Li Wenrui, Ballard Jenna, Zhao Yize, Long Qi
Department of Biostatistics, Epidemiology and Informatics, Perelman School of Medicine, University of Pennsylvania, 423 Guardian Drive, Philadelphia, 19104, PA, USA.
Graduate Group in Genomics and Computational Biology, Perelman School of Medicine, University of Pennsylvania, 3700 Hamilton Walk, Philadelphia, 19104, PA, USA.
Comput Struct Biotechnol J. 2024 Apr 30;23:1945-1950. doi: 10.1016/j.csbj.2024.04.053. eCollection 2024 Dec.

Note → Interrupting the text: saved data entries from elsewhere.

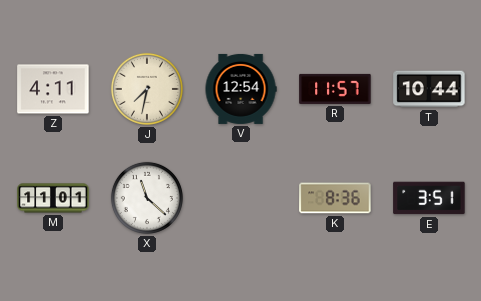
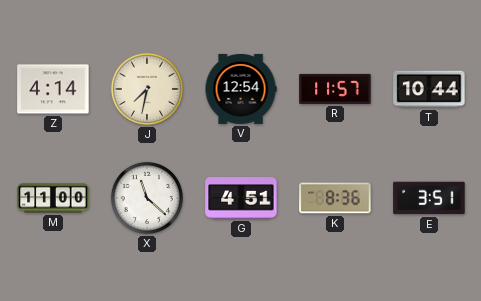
Z: 4:11 -> 4:14
M: 11:01 -> 11:00
G: none -> 4:51
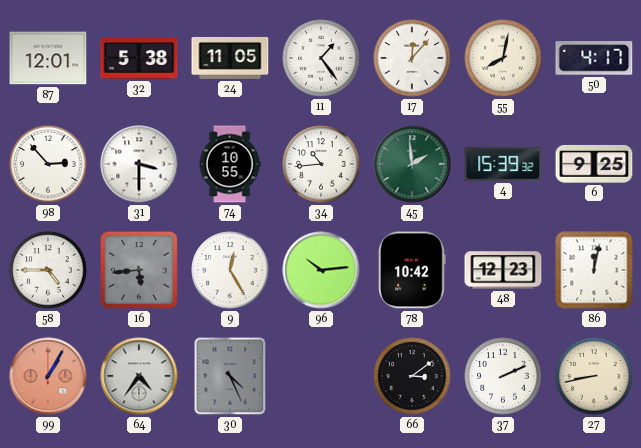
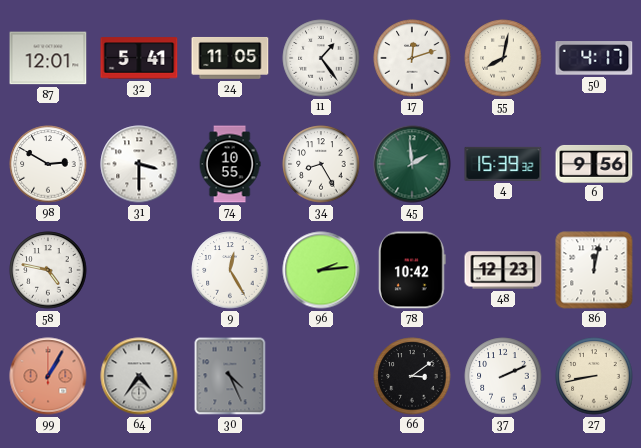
32: 5:38 -> 5:41
17: 12:07 -> 12:12
98: 2:53 -> 2:50
34: 10:44 -> 8:25
6: 9:25 -> 9:56
58: 4:45 -> 4:47
16: 5:44 -> none
96: 10:14 -> 2:14
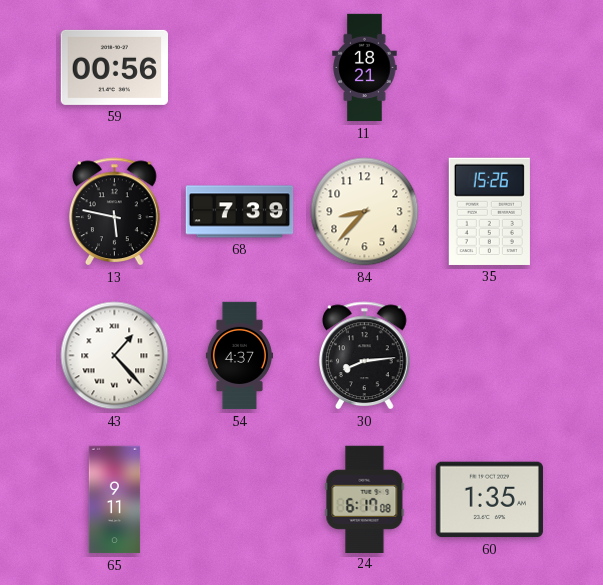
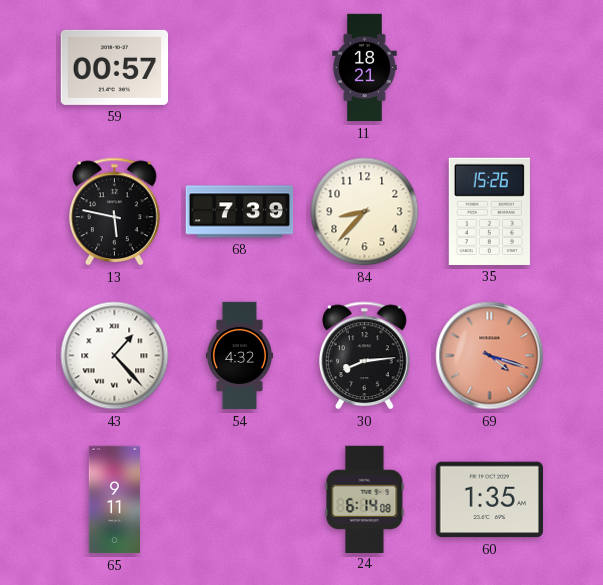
59: 00:56 -> 00:57
54: 4:37 -> 4:32
69: none -> 4:18
24: 6:17 -> 6:14
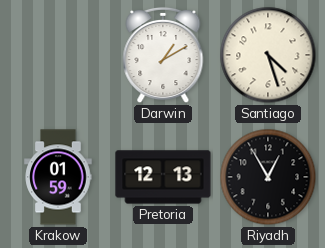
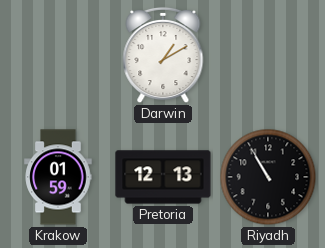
Santiago: 4:27 -> none
Riyadh: 12:55 -> 10:55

Integrative analysis of multi-omics data has the potential to yield valuable and comprehensive insights into the molecular mechanisms underlying complex diseases such as cancer and Alzheimer's disease. However, a number of analytical challenges complicate multi-omics data integration. For instance, -omics data are usually high-dimensional, and sample sizes in multi-omics studies tend to be modest. Furthermore, when genes in an important pathway have relatively weak signal, it can be difficult to detect them individually. There is a growing body of literature on knowledge-guided learning methods that can address these challenges by incorporating biological knowledge such as functional genomics and functional proteomics into multi-omics data analysis. These methods have been shown to outperform their counterparts that do not utilize biological knowledge in tasks including prediction, feature selection, clustering, and dimension reduction. In this review, we survey recently developed methods and applications of knowledge-guided multi-omics data integration methods and discuss future research directions.
多组学数据的综合分析有潜力为癌症和阿尔茨海默病等复杂疾病的分子机制提供有价值且全面的见解。然而,一些分析挑战使多组学数据整合变得复杂。例如,组学数据通常是高维的,多组学研究中的样本量往往适中。此外,当重要通路中的基因信号相对较弱时,很难单独检测到它们。关于知识引导学习方法的文献越来越多,这些方法可以通过将功能基因组学和功能蛋白质组学等生物知识纳入多组学数据分析来应对这些挑战。在包括预测、特征选择、聚类和降维在内的任务中,这些方法已被证明优于那些不利用生物知识的方法。在本综述中,我们调查了最近开发的知识引导多组学数据整合方法及其应用,并讨论了未来的研究方向。